Penalty Determination


            The Commission is the final arbiter of penalties in all contested cases. “In assessing penalties, section 17(j) of the OSH Act, 29 U. S. C. § 666(j), requires the Commission to give due consideration to the gravity of the violation and the employer’s size, history of violation, and good faith.” Burkes Mechanical Inc., 21 BNA OSHC 2136, 2142 (No. 04-0475, 2007). “Gravity is a principal factor in a penalty determination and is based on the number of employees exposed, duration of exposure, likelihood of injury, and precautions taken against injury.” Siemens Energy and Automation, Inc., 20 BNA OSHC 2196, 2201 (No. 00-1052, 2005).

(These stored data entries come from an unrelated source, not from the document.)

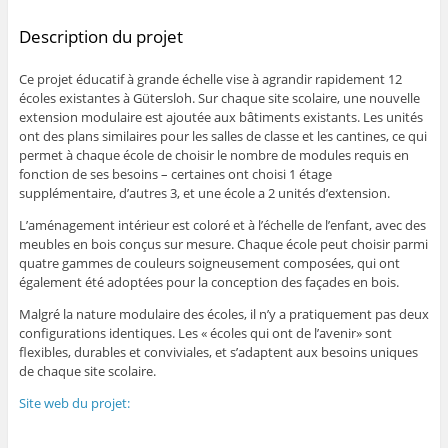
Description du projet
Ce projet éducatif à grande échelle vise à agrandir rapidement 12
écoles existantes à Gütersloh. Sur chaque site scolaire, une nouvelle
extension modulaire est ajoutée aux bâtiments existants. Les unités
ont des plans similaires pour les salles de classe et les cantines, ce qui
permet à chaque école de choisir le nombre de modules requis en
fonction de ses besoins – certaines ont choisi 1 étage
supplémentaire, d’autres 3, et une école a 2 unités d’extension.
L’aménagement intérieur est coloré et à l’échelle de l’enfant, avec des
meubles en bois conçus sur mesure. Chaque école peut choisir parmi
quatre gammes de couleurs soigneusement composées, qui ont
également été adoptées pour la conception des façades en bois.
Malgré la nature modulaire des écoles, il n’y a pratiquement pas deux
configurations identiques. Les « écoles qui ont de l’avenir» sont
flexibles, durables et conviviales, et s’adaptent aux besoins uniques
de chaque site scolaire.
Site web du projet: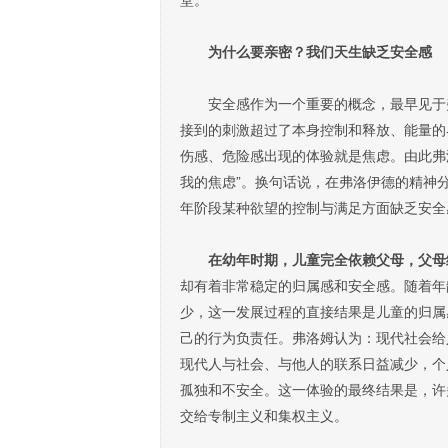
为什么要亲密？我们天生缺乏安全感
安全感作为一个重要的概念，最早见于弗
接到的刺激超过了本身控制和释放、能量的
伤感、危险感出现的体验就是焦虑。由此弗洛伊
我的焦虑”。换句话说，在弗洛伊德的精神
年阶段某种欲望的控制与满足方面缺乏安全
在幼年时期，儿童完全依赖父母，父母
却有着非常稳定的归属感和安全感。随着年
少，这一发展过程的直接结果是儿童的归属
己的行为负责任。弗洛姆认为：现代社会给
现代人与社会、与他人的联系日益减少，个
孤独和不安全。这一体验的最终结果是，许
交给专制主义和集权主义。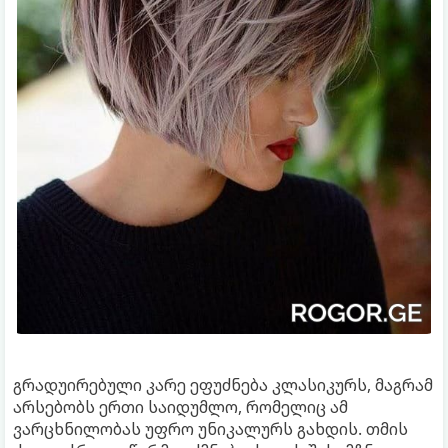
გრადუირებული კარე ეფუძნება კლასიკურს, მაგრამ
არსებობს ერთი საიდუმლო, რომელიც ამ
ვარცხნილობას უფრო უნიკალურს გახდის. თმის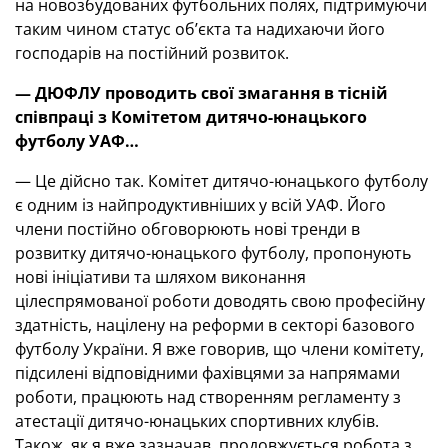
на новозбудованих футбольних полях, підтримуючи
таким чином статус об’єкта та надихаючи його
господарів на постійний розвиток.
— ДЮФЛУ проводить свої змагання в тісній
співпраці з Комітетом дитячо-юнацького
футболу УАФ…
— Це дійсно так. Комітет дитячо-юнацького футболу
є одним із найпродуктивніших у всій УАФ. Його
члени постійно обговорюють нові тренди в
розвитку дитячо-юнацького футболу, пропонують
нові ініціативи та шляхом виконання
цілеспрямованої роботи доводять свою професійну
здатність, націлену на реформи в секторі базового
футболу України. Я вже говорив, що члени комітету,
підсилені відповідними фахівцями за напрямами
роботи, працюють над створенням регламенту з
атестації дитячо-юнацьких спортивних клубів.
Також, як я вже зазначав, продовжується робота з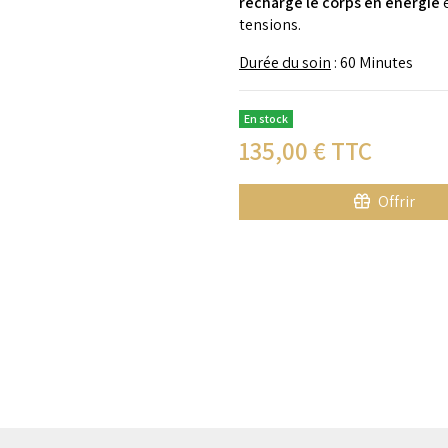
recharge le corps en énergie
tensions.
Durée du soin
: 60 Minutes
En stock
135,00
€ TTC
Offrir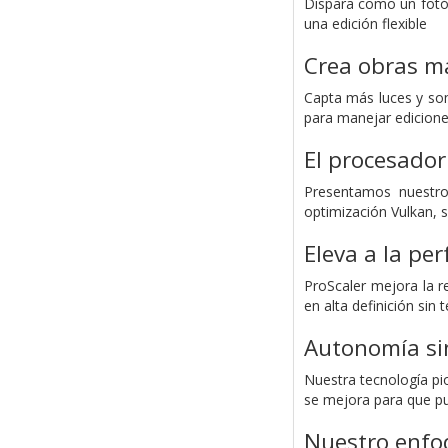
Dispara como un fotóg
una edición flexible
Crea obras ma
Capta más luces y som
para manejar edicione
El procesado
Presentamos nuestro
optimización Vulkan, s
Eleva a la per
ProScaler mejora la r
en alta definición sin 
Autonomía si
Nuestra tecnología pi
se mejora para que pu
Nuestro enfoq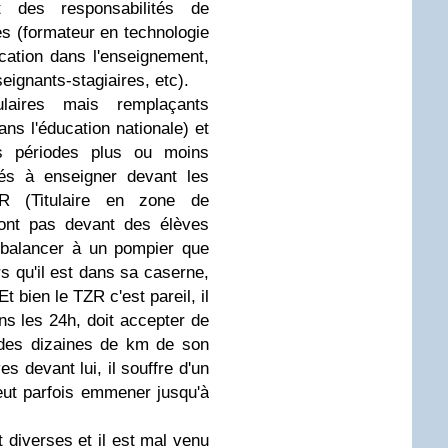
t des responsabilités de
es (formateur en technologie
cation dans l'enseignement,
ignants-stagiaires, etc).
ulaires mais remplaçants
ns l'éducation nationale) et
es périodes plus ou moins
lés à enseigner devant les
ZR (Titulaire en zone de
sont pas devant des élèves
 balancer à un pompier que
rs qu'il est dans sa caserne,
Et bien le TZR c'est pareil, il
ans les 24h, doit accepter de
 des dizaines de km de son
es devant lui, il souffre d'un
ut parfois emmener jusqu'à
t diverses et il est mal venu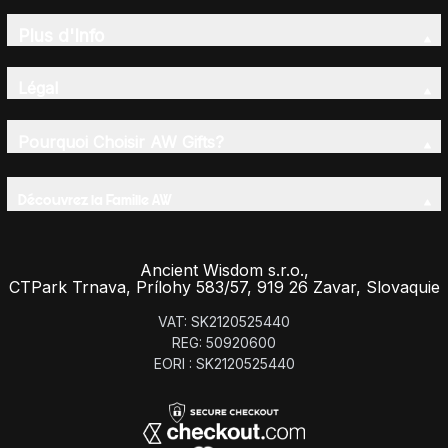
Plus d'Info
Légal
Pourquoi Choisir AW Gifts?
Découvrez la Famille AW
Ancient Wisdom s.r.o.,
CTPark Trnava, Prílohy 583/57, 919 26 Zavar, Slovaquie
VAT: SK2120525440
REG: 50920600
EORI : SK2120525440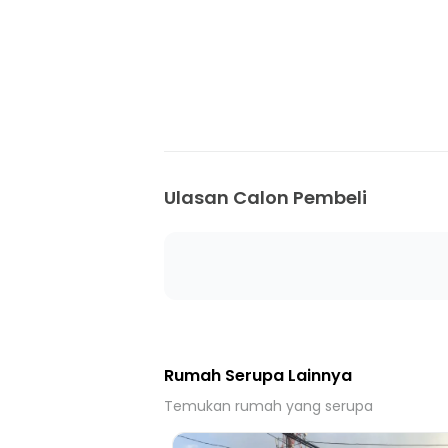
10 Menit ke Stasiun Pondok Jati
10 Menit ke Stasiun Jatinegara
10 Menit ke Stasiun Pasar Senen
10 Menit ke Terminal Bis Rawamangun
20 Menit ke Gerbang Tol Gedong 2
Ulasan Calon Pembeli
Rumah Serupa Lainnya
Temukan rumah yang serupa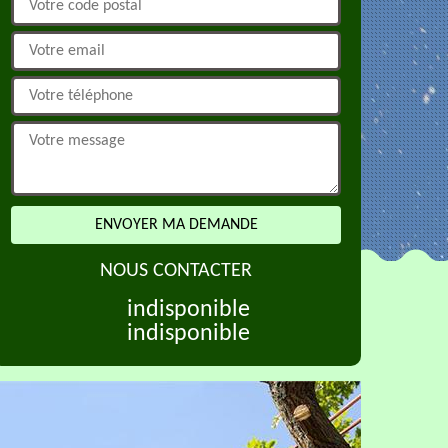
NOUS CONTACTER
indisponible
indisponible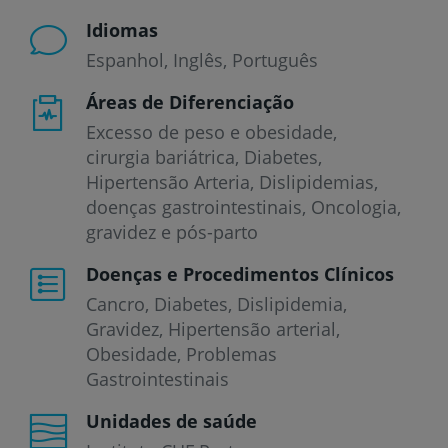
Idiomas
Espanhol
Inglês
Português
Áreas de Diferenciação
Excesso de peso e obesidade,
cirurgia bariátrica, Diabetes,
Hipertensão Arteria, Dislipidemias,
doenças gastrointestinais, Oncologia,
gravidez e pós-parto
Doenças e Procedimentos Clínicos
Cancro
Diabetes
Dislipidemia
Gravidez
Hipertensão arterial
Obesidade
Problemas
Gastrointestinais
Unidades de saúde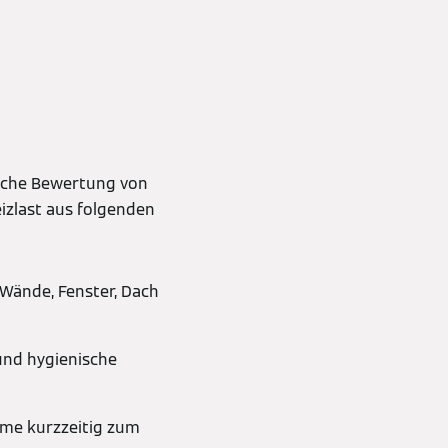
ische Bewertung von
izlast aus folgenden
(Wände, Fenster, Dach
und hygienische
rme kurzzeitig zum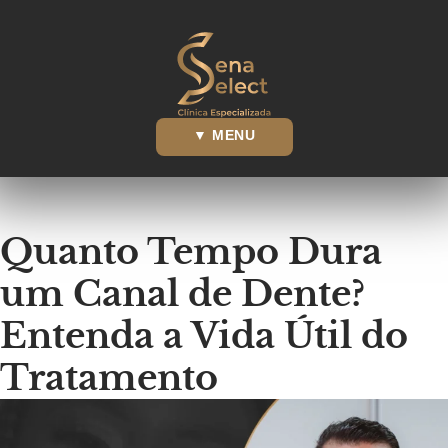
Quanto Tempo Dura
um Canal de Dente?
Entenda a Vida Útil do
Tratamento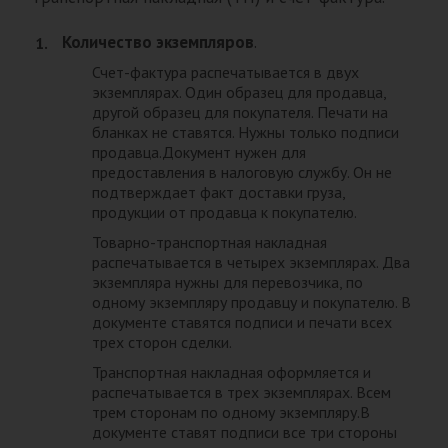
Количество экземпляров
.
Счет-фактура распечатывается в двух
экземплярах. Один образец для продавца,
другой образец для покупателя. Печати на
бланках не ставятся. Нужны только подписи
продавца.Документ нужен для
предоставления в налоговую службу. Он не
подтверждает факт доставки груза,
продукции от продавца к покупателю.
Товарно-транспортная накладная
распечатывается в четырех экземплярах. Два
экземпляра нужны для перевозчика, по
одному экземпляру продавцу и покупателю. В
документе ставятся подписи и печати всех
трех сторон сделки.
Транспортная накладная оформляется и
распечатывается в трех экземплярах. Всем
трем сторонам по одному экземпляру.В
документе ставят подписи все три стороны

            At the time of the inspection, ComTran employed 48 employees. The company had no history of previous violations. ComTran demonstrated good faith in its implementation of a




safety training program. Bostwick, the president of ComTran, testified that the company took decisive steps to reinforce its safety program:


Within two weeks [of the inspection] we had an outside consultant come in and give a four-hour class on trench safety to every single person. We shut down for a Friday afternoon and did it. . . . Our safety program, we’ve had 1400 days with no time lost to injury at all, and it’s a result of our safety program.


(Tr. 162-163).


            The gravity of each of the violations is high. Excavation cave-ins are a common occurrence in Georgia. In this case, Cobb was working directly below the spoil pile. He was already in an unprotected excavation that was 6 feet deep in Type B soil. The excavation was next to a busy road, and the employees had used excavators on the site.


            The court credits ComTran for demonstrating good faith following the inspection, and accordingly reduces the penalties proposed by the Secretary. The court assesses a penalty of $ 2,500.00 each for Item 1 and Item 2.


Findings of Fact and Conclusions of Law


            The foregoing decision constitutes the findings of fact and conclusions of law in accordance with Rule 52(a) of the Federal Rules of Civil Procedure.





Based upon the foregoing decision, it is ORDERED that:


1.   Item 1 of the Citation, alleging a serious violation of § 1926.651(j)(2), is affirmed, and a penalty of $ 2,500.00 is assessed; and        


2. Item 2 of the Citation, alleging a serious violation of § 1926.652(a)(1), is affirmed, and a penalty of $ 2,500.00 is assessed.




                                                                        STEPHEN J. SIMKO, JR.